The next thing they need is enablers, and yesterday’s edition of The Bachelor, White House was a spectacle for the ages. His cabinet is the largest collection of ass-kissers, incompetents, suck-ups, fools, kleptocrats, and snakes in any American government and makes the Harding Administration look clean by comparison. The Harding administration, and its infamous “Ohio Gang,” was the gold standard for brazen corruption. The Teapot Dome scandal saw Interior Secretary Albert B. Fall go to prison for accepting bribes to lease Navy oil reserves. The head of the Veterans Bureau, Charles R. Forbes, was convicted of conspiracy to defraud the government. Harding’s cronies, from his Attorney General Harry M. Daugherty to his personal staff, were embroiled in schemes involving graft, bribery, and fraud.

They were amateurs.

This Trump cabinet is a professional-grade operation of political parasitism, where the kleptocrats are so proud of their work, they practically sell tickets. They’re not just taking bribes; they’re using the entire apparatus of government to enrich themselves and their friends while simultaneously dismantling the very institutions they swore to serve.

Of course, they also need a compliant media. And QED, Fox. But while Fox is the prime example, the ecosystem of disinformation has expanded to include a constellation of right-wing grifters, podcasts, and digital outlets that echo and amplify the party line. This isn’t a new phenomenon.

The rise of yellow journalism in the late 19th and early 20th centuries, with figures like William Randolph Hearst using his media empire to sell wars and manipulate public opinion, showed that a powerful media can be a weapon. But the modern-day version, where the truth itself is considered a partisan attack, is far more sophisticated and chilling.

They need control over the economy, the one institution that can’t be bullied by a tweet. Trump’s Fed takeover play, using illegally obtained mortgage information from his housing secretary (a man who sells schlock, trash-scale developments, but enough about things that trigger my aesthetic outrage), is a clear sign. It’s not just about policy; it’s about subverting the foundational independence of the central bank to give Trump a political credit card. “The rate is 1% because vibes” is not the core principle of central banking.

This isn’t just Gilded Age robber barons making shady deals; it’s a new, more dangerous form of state-sanctioned crony capitalism to award their backers, financiers, and followers. The goal is to make all economic activity subservient to the whim of a single man.

Finally, they need the military on the streets and in your face.

Trump’s fantasies of using the military to quell protests and his attempts to purge the top brass with loyalists are a page taken directly from the aspiring dictator’s handbook. He understands that control of the means of coercion is the last, and most important, piece of the puzzle.

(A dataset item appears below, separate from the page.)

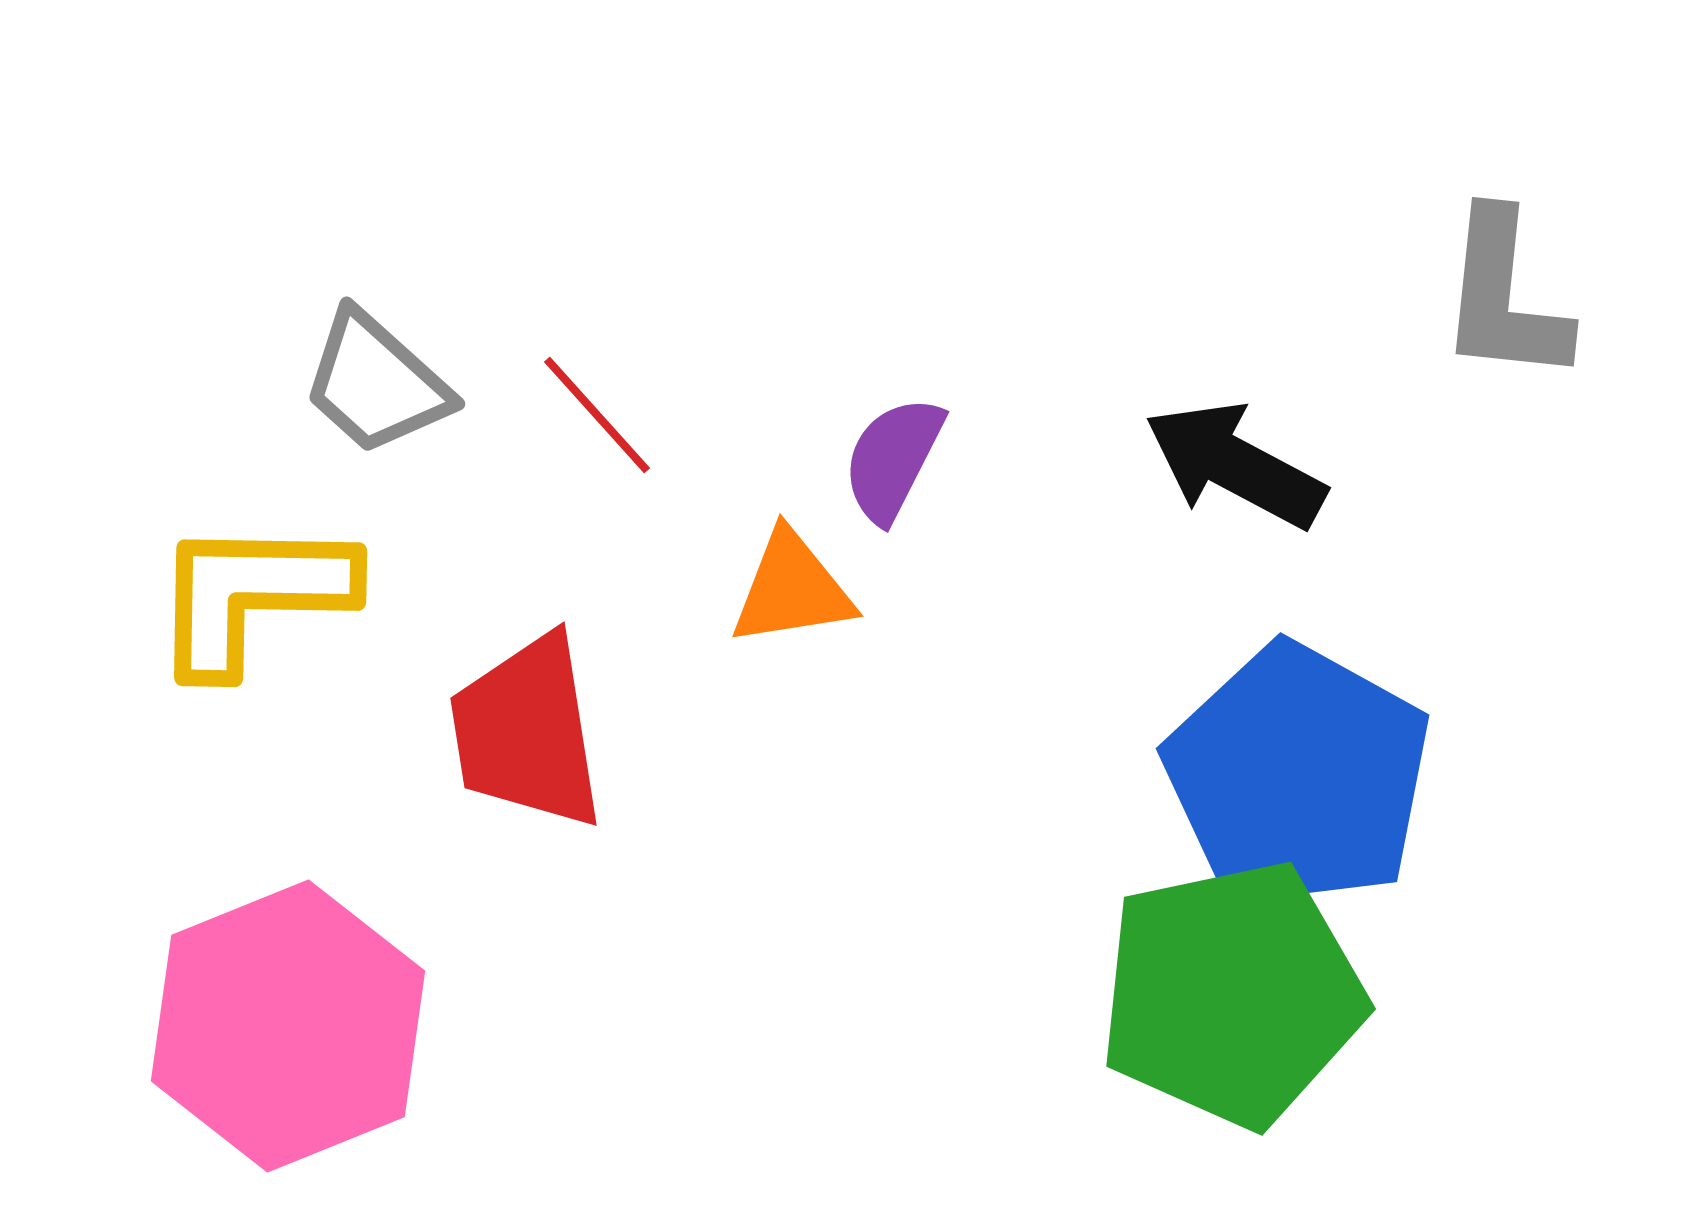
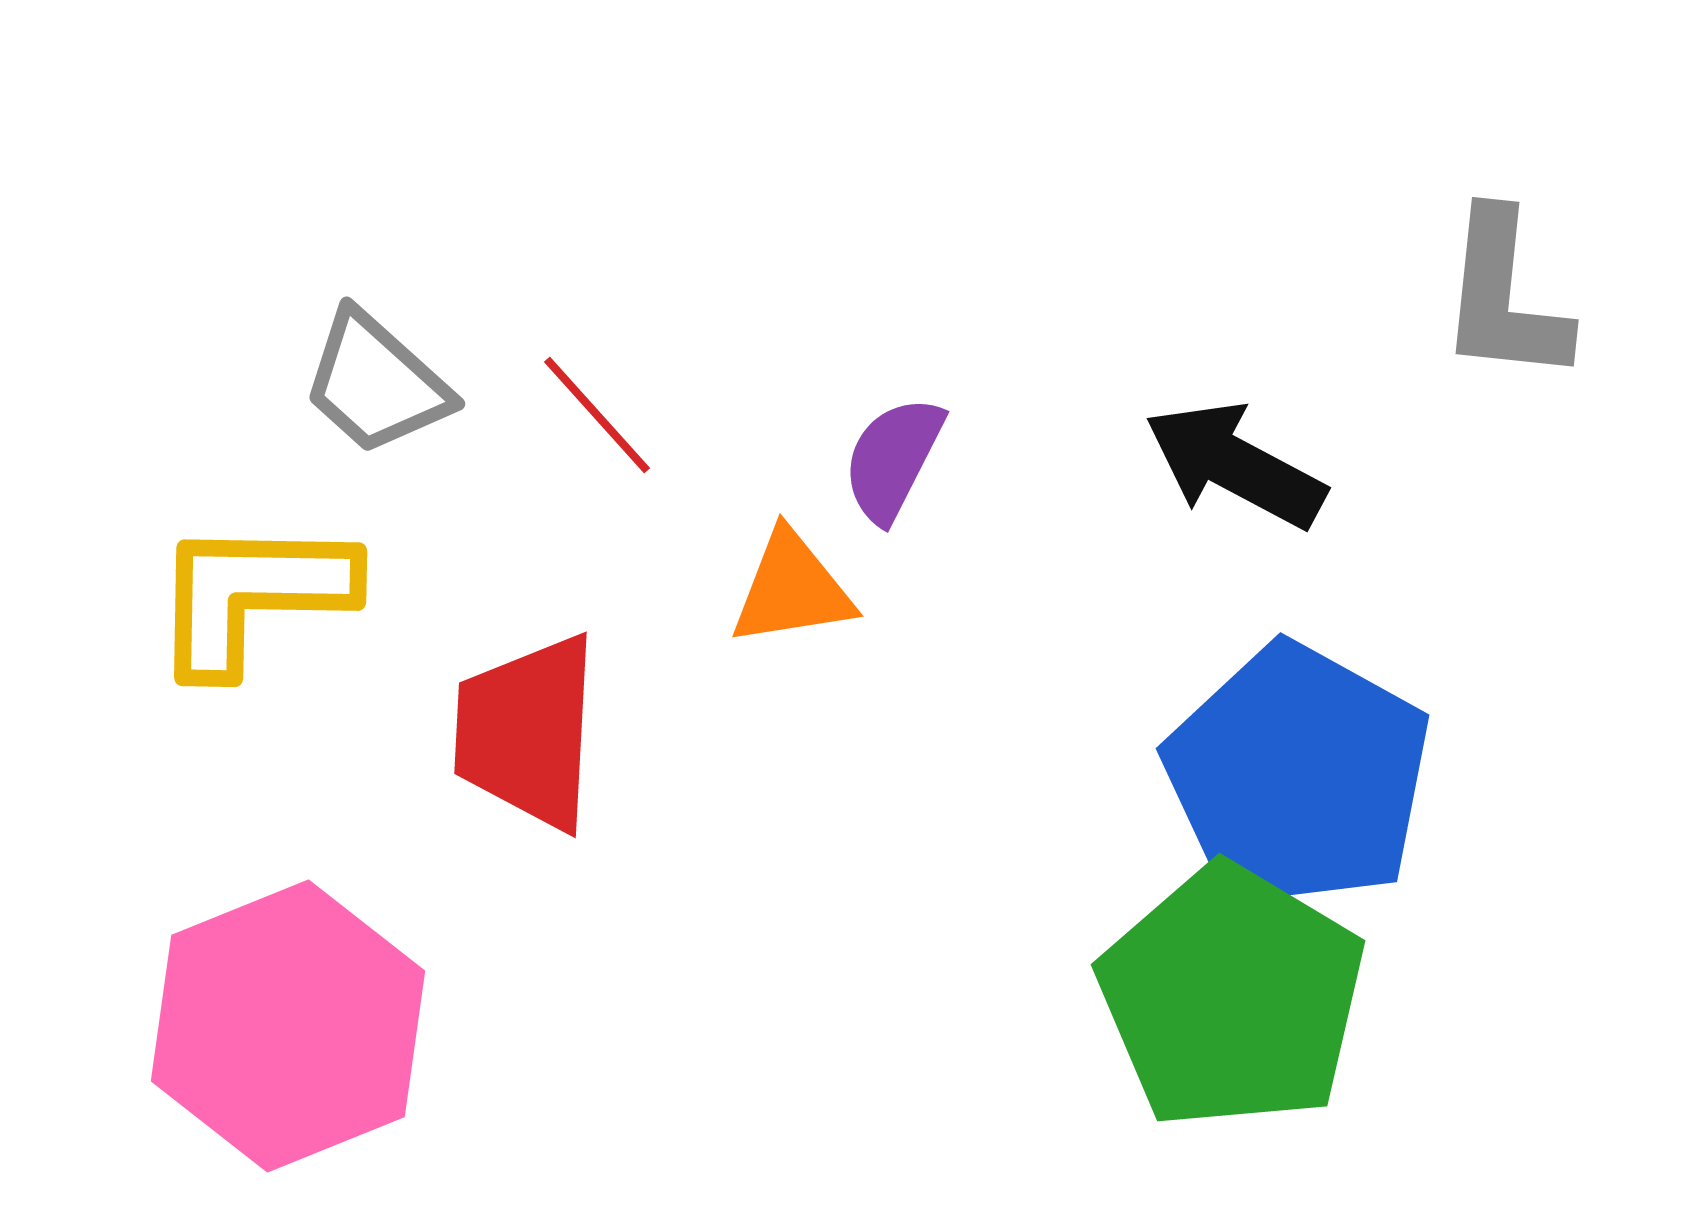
red trapezoid: rotated 12 degrees clockwise
green pentagon: moved 3 px down; rotated 29 degrees counterclockwise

Like many, I still felt like the full descent wasn’t here yet.

I was wrong.

Yesterday’s three-hour-plus spectacle wasn’t a bold declaration of martial law (that’s coming), or a Nuremberg Rally (that’s coming), or a Reichstag Fire Declaration (that’s coming).

It was just the shocking normalcy of Trump’s utter control over every major institution in the country. It was him being able to just do it, without consequences, without a single functioning guardrail left to slow him down.

We’re now in a race between Trump’s mortality and his desire for un- and anti-American power and control.

And with every passing day, the finish line for his ambition gets a little closer.

Now comes the ugly, messy part, and God help us all.

P.S. I know this is a grim piece. I know there’s not a lot of hope and uplift, here. It’s dark. Saying, “The Democrats will save us all” has been a bad election bet for some time now, and I’m still not seeing the fire and bloody-mindedness required.

Oh, well. I’m here in the fight until they carry me out feet-first.